Extracted page text data

* * * * * * * * *

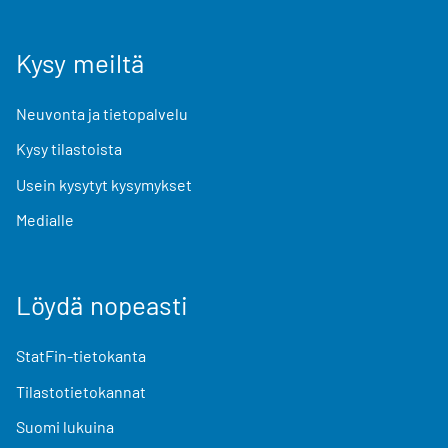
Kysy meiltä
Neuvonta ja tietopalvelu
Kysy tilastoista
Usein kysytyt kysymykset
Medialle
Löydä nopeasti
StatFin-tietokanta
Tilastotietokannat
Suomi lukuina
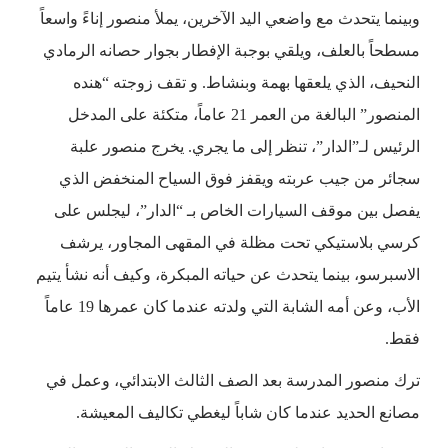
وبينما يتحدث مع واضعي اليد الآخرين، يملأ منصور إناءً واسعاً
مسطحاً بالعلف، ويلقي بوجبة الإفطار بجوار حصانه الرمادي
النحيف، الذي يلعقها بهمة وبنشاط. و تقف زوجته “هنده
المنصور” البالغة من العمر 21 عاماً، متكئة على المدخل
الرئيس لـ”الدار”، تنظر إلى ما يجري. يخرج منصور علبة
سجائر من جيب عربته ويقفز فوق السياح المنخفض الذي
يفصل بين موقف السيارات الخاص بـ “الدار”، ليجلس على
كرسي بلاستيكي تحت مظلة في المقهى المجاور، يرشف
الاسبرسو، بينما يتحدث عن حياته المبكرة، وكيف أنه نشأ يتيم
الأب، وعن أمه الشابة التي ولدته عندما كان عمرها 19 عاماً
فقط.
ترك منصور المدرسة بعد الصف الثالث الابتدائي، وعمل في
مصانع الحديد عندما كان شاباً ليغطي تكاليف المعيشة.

* * * * * * * * *

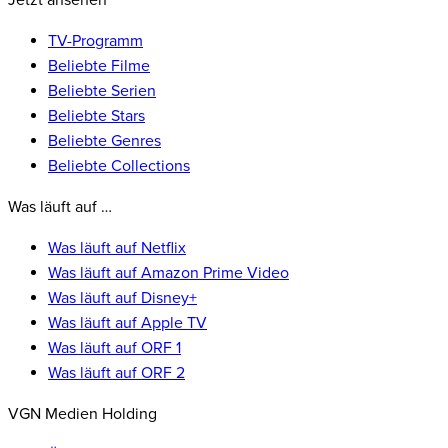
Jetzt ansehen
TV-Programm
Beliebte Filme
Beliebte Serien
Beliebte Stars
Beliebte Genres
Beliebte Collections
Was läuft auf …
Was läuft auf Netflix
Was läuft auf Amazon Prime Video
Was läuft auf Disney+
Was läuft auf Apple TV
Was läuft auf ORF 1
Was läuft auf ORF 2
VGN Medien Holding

* * * * * * * * *

Above are some entries. Restate word for word the lines from the one holding "Kysy meiltä" through the one holding "مسطحاً بالعلف، ويلقي", but not the pictures.

Written solution ->
Kysy meiltä
Neuvonta ja tietopalvelu
Kysy tilastoista
Usein kysytyt kysymykset
Medialle
Löydä nopeasti
StatFin-tietokanta
Tilastotietokannat
Suomi lukuina
وبينما يتحدث مع واضعي اليد الآخرين، يملأ منصور إناءً واسعاً
مسطحاً بالعلف، ويلقي بوجبة الإفطار بجوار حصانه الرمادي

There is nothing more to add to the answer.